Jeudi, alors que Musk se délectait de tout le brouhaha suscité par son « geste » avec un message rempli d’emojis de jeux de mots grossiers sur l’Holocauste, j’étais heureux de voir Greenblatt reprendre son rôle.

« L’Holocauste a été un événement particulièrement pervers, et il est inapproprié et offensant d’en faire la lumière », a-t-il écrit sur X. « @elonmusk, l’Holocauste n’est pas une blague. »

J'ai contacté Greenblatt pour lui demander si, rétrospectivement, cela avait été une erreur de dire si rapidement et définitivement lundi que la décision de Musk n'était pas un salut hitlérien, et pour parler de manière générale du défi de dénoncer l'antisémitisme à une époque de menaces et représailles.
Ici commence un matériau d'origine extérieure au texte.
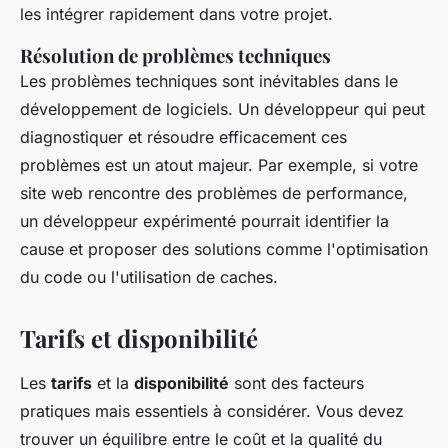
les intégrer rapidement dans votre projet.
Résolution de problèmes techniques
Les problèmes techniques sont inévitables dans le
développement de logiciels. Un développeur qui peut
diagnostiquer et résoudre efficacement ces
problèmes est un atout majeur. Par exemple, si votre
site web rencontre des problèmes de performance,
un développeur expérimenté pourrait identifier la
cause et proposer des solutions comme l'optimisation
du code ou l'utilisation de caches.
Tarifs et disponibilité
Les
tarifs
et la
disponibilité
sont des facteurs
pratiques mais essentiels à considérer. Vous devez
trouver un équilibre entre le coût et la qualité du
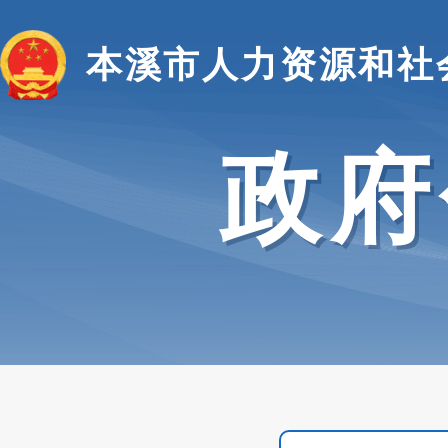
本溪市人力资源和社
政府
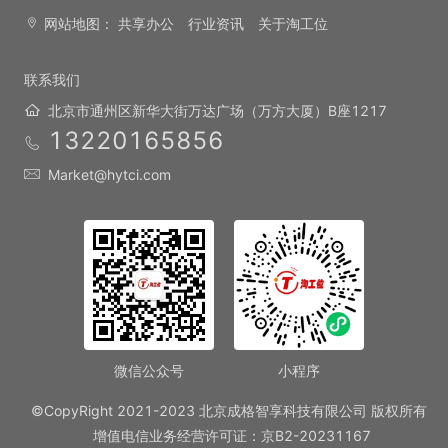
网站地图：
共享办公
行业资讯
关于淘工位
联系我们
北京市通州区新华大街万达广场（万方大厦）B座1217
13220165856
Market@hytci.com
微信公众号
小程序
©CopyRight 2021-2023 北京成格智享科技有限公司 版权所有
增值电信业务经营许可证：京B2-20231167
Il n'a pas répondu jeudi ; ce matin, il a envoyé un texto depuis l'avion alors qu'il revenait de Davos, où il avait participé à un panel sur l'antisémitisme, et a dit que nous pourrions en parler davantage la semaine prochaine.

Pendant ce temps, j'ai reçu un e-mail d'une survivante de l'Holocauste nommée Alice Muller, née en Tchécoslovaquie en 1932 et qui a raconté son histoire dans le livre de 2023. Je m'appelle Alice,

À l’âge de 9 ans, m’a raconté Muller, elle a vu « son père être emmené par les nazis slovaques » et a ensuite dû se cacher dans un grenier avec sa mère et son frère. À un moment donné, sa mère et un voisin juif ont payé un fonctionnaire nazi avec un pull et 500 dollars. couronneset elle a dû faire un salut nazi pour rester en sécurité.

« Deux choses peuvent être apprises de cet événement : premièrement, vous vous paupérisez pour vous sauver », a écrit Muller. « La deuxième chose est que je savais comment faire le salut nazi.

Quelqu’un « en qui la majeure partie du monde a confiance devrait déclarer qu’il convient d’éviter les gestes qui rappellent aux gens les saluts nazis, même s’ils ne sont pas intentionnels », a-t-elle ajouté. « Elon n’admettra pas qu’il avait peut-être tort. C’est à nous d’indiquer que le monde préférerait éviter de tels saluts au cas où ils créeraient un bouleversement pour les survivants et leur progéniture.

En effet, cela dépend de nous tous, et ce n'est même pas si difficile.